On Monday the anchors of the great networks will talk about the emotions of the event, in keeping with the age, which is an emotional one and more responsive to pictures than the written or even spoken word. I hope they are highly specific and have a sense of history: “See that banner? It flew on a hill in Crimea during the Charge of the Light Brigade.”
This would be specificity in service of mere historical romanticism. But I haven’t noticed there’s too much historical romanticism running around and needing to be subdued, have you? And how will children want to enter history without it? Why would you, unless you thought you could be part of something grand?
The King’s Troop Royal Horse Artillery, in their plumed black hats, accompanied the queen’s coffin this week. The Grenadier Guards were in the procession too. Eighty years ago, during World War II, Princess Elizabeth became their honorary colonel. The Life Guards in their gold helmets and spike—two squadrons of them fought with Wellington at the Peninsular War. They led a charge at Waterloo.
The Royal Marines were among the last to leave Gallipoli in 1915. They were in the Falklands too, and the Gulf War, and Afghanistan.
The Scots Guards? The 15th Lord Lovat of Scotland joined them as a young man and later fought in World War II.
Winston Churchill
once called him the handsomest man who ever slit a throat. During the second world war he was in an army special service brigade, in the thick of the fighting at Sword Beach, in the Normandy invasion. He and others, including
Bill Millin
of the No. 4 Commando unit, raced to relieve British troops pinned down at the Pegasus bridge. He was a piper, and suddenly the men at the bridge heard the sound of his bagpipes. They thought they were dreaming. But it was Millin, cheering on the reinforcements, on the order of Lord Lovat, who, when he fought his way to the bridge, said, “Sorry, I’m a few minutes late,” as if he’d been in a traffic jam.
Cornelius Ryan
told the story in “The Longest Day.”
Ronald Reagan
loved to tell it.
The Blues and Royals will be there. Parts of their regiment were formed on order of
Oliver Cromwell.
The Coldstream Guards fought from the English Civil War to Napoleon, from the Crimean War through Iraq.

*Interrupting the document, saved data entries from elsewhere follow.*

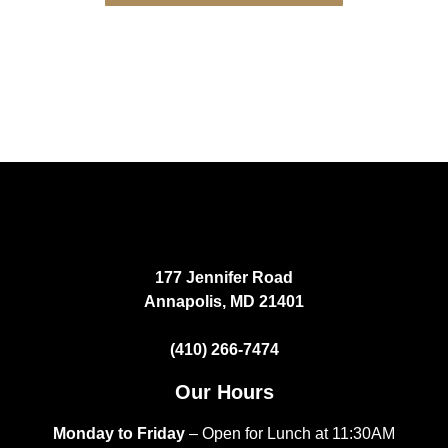
177 Jennifer Road
Annapolis, MD 21401
(410) 266-7474
Our Hours
Monday to Friday
– Open for Lunch at 11:30AM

Their motto: “Second to none.”
The Irish Guards will be there, formed by Queen Victoria in 1900. She had been moved by the valor of the Irish troops in the Boer War, and the lore is that an officer asked the sovereign if the Irish regiments in the British army could wear the shamrock on their helmets on St. Patrick’s Day. She could do better than that, she said. In World War I the Guards were in the bloody battle of Passchendaele, where two of its members won the Victoria Cross in one day.
Rudyard Kipling’s
son, John, died with the Guards in the Battle of Loos. Kipling later wrote a poem about them: “We’re not so old in the Army List / But we’re not so new in the ring.”
The history of a country isn’t only a history of its fighting, or shouldn’t be. And there were all the wars and battles of wicked imperialism, too. The point is to know all the stories, to keep them alive in human memory. It’s not all just water under the bridge, it’s not just something that happened, it’s part of who you are, who you’ve been, what you imbibed and got inside you.
It’s not bad to tell the story, to put it out there for the world to see, and you to see. So I see the wisdom of the crowds in London. They’re saying: Respect the past, and respect your own memory. A 70-year reign contains signposts not only of your life but the life of your times. This one includes the story of a shy little girl who became a queen, and a good one, who adorned her age.